(Extracted entries)

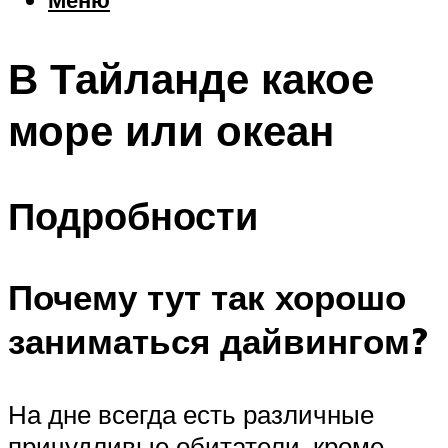
Еда
Погода
В Тайланде какое
Шоппинг
Что посетить
море или океан
Меню
Подробности
Почему тут так хорошо
заниматься дайвингом?
На дне всегда есть различные
причудливые обитатели, кроме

(End Extracted entries)

Work task: With the line containing "Что посетить" as the first and the last line above as the final one, copy those lines exactly and no others.

Answer to the problem:
Что посетить
море или океан
Меню
Подробности
Почему тут так хорошо
заниматься дайвингом?
На дне всегда есть различные
причудливые обитатели, кроме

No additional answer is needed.